Maylor E A, Rabbitt P M, Kingstone A F
Age and Cognitive Performance Research Centre, University of Manchester, UK.
Psychopharmacology (Berl). 1988;95(1):119-23. doi: 10.1007/BF00212779.
Two experiments investigated the effect of alcohol on retrieval of lexical information. In each, volunteers received alcohol (1 ml per kg body weight) in one session and no alcohol in another in counterbalanced order. Experiment 1 was a computerised version of the Mill Hill vocabulary test in which subjects were required to define words by making multiple choice responses as fast as possible. As expected, correct decision time increased with item difficulty and tended to increase with alcohol, but there was no interaction between these effects. Experiment 2 was a lexical decision task involving words of low, medium and high frequency. Alcohol significantly increased correct response time but this did not interact with word frequency. In both experiments, decision times for individual items varied, indicating that lexical access is more difficult for rare than for frequent items. However, alcohol slowed easy and difficult decisions equally, which suggests that its locus of effect is not primarily on speed of access to semantic information, but rather on other aspects of the decision process.
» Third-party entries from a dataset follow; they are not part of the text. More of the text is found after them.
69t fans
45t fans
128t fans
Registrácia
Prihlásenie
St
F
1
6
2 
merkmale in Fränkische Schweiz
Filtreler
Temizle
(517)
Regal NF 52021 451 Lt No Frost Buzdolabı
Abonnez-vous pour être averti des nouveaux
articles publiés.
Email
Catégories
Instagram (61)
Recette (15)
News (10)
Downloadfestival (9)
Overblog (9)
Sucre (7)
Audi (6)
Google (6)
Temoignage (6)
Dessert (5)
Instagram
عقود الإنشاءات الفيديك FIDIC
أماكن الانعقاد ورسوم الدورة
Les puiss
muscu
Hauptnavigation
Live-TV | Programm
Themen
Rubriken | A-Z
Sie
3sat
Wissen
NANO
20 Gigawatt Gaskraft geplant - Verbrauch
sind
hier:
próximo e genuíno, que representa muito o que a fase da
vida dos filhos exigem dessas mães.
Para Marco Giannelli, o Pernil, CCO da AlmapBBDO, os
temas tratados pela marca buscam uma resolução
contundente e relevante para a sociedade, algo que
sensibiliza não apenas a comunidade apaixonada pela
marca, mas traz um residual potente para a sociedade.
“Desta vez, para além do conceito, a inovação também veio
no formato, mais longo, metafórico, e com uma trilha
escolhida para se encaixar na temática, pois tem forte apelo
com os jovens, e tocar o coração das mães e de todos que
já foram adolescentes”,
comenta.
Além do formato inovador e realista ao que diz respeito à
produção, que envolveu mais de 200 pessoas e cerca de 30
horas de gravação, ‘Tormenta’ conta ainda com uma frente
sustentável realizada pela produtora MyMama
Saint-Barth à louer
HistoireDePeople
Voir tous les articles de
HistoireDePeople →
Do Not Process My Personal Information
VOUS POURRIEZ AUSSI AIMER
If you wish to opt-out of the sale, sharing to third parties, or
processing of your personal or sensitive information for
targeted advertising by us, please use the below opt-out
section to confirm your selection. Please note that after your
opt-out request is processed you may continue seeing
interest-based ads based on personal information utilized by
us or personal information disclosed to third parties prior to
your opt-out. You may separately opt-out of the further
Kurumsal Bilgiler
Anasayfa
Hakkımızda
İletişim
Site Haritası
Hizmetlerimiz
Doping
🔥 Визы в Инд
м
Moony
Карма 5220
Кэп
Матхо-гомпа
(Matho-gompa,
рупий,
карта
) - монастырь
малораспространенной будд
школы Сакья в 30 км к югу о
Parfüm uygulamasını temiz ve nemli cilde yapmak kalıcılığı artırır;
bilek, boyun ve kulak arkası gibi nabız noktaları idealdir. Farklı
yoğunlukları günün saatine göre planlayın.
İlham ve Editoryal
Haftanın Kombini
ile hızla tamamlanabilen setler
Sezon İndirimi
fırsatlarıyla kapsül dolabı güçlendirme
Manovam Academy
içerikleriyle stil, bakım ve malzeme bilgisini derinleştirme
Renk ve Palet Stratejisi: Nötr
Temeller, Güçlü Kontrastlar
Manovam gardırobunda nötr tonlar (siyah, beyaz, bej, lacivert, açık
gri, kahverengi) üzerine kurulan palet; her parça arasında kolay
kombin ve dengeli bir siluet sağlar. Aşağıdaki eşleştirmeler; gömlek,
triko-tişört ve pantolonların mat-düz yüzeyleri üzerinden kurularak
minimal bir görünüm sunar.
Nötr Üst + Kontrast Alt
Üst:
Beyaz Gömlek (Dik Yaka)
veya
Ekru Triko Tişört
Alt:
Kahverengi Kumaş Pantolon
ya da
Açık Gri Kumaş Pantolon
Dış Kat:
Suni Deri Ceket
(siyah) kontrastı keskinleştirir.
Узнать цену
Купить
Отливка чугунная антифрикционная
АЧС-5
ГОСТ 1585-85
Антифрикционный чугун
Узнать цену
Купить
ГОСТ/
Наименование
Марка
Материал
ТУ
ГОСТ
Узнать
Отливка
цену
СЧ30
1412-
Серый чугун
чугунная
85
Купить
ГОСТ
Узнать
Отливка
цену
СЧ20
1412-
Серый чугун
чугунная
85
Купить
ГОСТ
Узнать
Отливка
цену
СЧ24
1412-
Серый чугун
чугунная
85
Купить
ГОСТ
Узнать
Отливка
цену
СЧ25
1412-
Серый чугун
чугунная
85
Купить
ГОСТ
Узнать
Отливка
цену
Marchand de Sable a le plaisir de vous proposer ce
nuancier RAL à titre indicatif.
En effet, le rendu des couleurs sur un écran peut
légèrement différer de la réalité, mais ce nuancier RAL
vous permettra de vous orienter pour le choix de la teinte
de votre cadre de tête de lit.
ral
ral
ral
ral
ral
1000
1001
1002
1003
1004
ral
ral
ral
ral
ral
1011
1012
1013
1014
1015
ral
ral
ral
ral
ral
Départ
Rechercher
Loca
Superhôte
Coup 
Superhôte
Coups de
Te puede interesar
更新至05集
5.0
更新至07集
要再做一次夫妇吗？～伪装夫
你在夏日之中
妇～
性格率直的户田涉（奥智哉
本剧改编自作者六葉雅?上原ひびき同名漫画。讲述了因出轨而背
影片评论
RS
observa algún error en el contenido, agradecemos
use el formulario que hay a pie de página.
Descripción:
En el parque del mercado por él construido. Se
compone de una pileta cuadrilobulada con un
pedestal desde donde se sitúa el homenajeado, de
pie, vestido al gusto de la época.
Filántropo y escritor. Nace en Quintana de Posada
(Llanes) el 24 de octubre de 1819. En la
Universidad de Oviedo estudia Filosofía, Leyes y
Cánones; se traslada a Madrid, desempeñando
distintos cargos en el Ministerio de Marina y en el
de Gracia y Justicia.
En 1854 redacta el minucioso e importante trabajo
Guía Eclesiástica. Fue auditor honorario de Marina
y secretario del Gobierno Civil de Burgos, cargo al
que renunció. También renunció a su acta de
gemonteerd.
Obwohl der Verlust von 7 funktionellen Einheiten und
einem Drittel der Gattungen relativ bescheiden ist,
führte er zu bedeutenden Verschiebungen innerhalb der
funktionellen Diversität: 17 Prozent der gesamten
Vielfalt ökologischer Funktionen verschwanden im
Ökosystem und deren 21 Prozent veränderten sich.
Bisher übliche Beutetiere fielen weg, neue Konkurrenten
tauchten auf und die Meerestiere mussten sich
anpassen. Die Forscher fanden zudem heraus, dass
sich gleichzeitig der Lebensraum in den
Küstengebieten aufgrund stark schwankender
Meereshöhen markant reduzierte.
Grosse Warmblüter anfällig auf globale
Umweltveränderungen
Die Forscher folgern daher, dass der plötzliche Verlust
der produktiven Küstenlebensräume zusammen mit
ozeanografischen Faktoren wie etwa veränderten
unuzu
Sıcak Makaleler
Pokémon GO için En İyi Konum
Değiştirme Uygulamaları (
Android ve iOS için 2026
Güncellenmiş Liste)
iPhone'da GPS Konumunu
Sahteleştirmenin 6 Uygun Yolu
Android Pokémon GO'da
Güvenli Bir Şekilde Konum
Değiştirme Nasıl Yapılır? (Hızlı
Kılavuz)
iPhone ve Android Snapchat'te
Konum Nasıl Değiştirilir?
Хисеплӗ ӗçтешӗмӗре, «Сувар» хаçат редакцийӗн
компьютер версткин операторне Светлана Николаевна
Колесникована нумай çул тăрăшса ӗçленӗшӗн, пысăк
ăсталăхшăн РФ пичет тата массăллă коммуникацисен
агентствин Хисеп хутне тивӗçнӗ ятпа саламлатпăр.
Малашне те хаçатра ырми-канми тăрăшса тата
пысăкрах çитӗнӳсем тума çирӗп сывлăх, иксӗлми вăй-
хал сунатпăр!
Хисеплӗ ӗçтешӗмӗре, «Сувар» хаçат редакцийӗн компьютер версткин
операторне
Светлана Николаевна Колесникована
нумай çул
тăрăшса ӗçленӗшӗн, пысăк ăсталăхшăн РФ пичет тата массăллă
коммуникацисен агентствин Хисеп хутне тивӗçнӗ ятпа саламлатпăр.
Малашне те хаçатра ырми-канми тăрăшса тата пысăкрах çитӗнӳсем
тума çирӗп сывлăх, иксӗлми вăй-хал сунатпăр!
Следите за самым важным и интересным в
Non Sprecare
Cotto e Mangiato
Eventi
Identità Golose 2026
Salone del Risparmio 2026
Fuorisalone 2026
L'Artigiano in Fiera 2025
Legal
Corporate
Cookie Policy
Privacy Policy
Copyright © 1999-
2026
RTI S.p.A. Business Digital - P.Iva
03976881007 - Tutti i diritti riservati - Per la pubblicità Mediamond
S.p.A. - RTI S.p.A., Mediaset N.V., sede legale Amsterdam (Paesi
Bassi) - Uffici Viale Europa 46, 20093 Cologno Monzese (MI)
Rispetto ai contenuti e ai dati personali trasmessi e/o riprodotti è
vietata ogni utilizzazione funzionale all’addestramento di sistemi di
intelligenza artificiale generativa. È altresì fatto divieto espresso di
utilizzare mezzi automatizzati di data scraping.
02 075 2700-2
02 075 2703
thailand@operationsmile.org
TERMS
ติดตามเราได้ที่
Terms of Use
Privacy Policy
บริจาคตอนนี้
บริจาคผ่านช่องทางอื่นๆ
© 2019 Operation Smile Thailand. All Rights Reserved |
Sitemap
两项实验研究了酒精对词汇信息提取的影响。在每项实验中,志愿者在一个阶段摄入酒精(每公斤体重1毫升),在另一个阶段不摄入酒精,顺序相互平衡。实验1是米尔希尔词汇测试的计算机化版本,要求受试者通过尽可能快地做出多项选择来定义单词。正如预期的那样,正确决策时间随着项目难度的增加而增加,并且随着酒精摄入往往也会增加,但这些效应之间没有交互作用。实验2是一项词汇判断任务,涉及低频、中频和高频单词。酒精显著增加了正确反应时间,但这与单词频率没有交互作用。在两项实验中,各个项目的决策时间都有所不同,这表明对于罕见单词而言,词汇提取比常见单词更困难。然而,酒精对简单和困难决策的减缓程度相同,这表明其作用位点主要不是在获取语义信息的速度上,而是在决策过程的其他方面。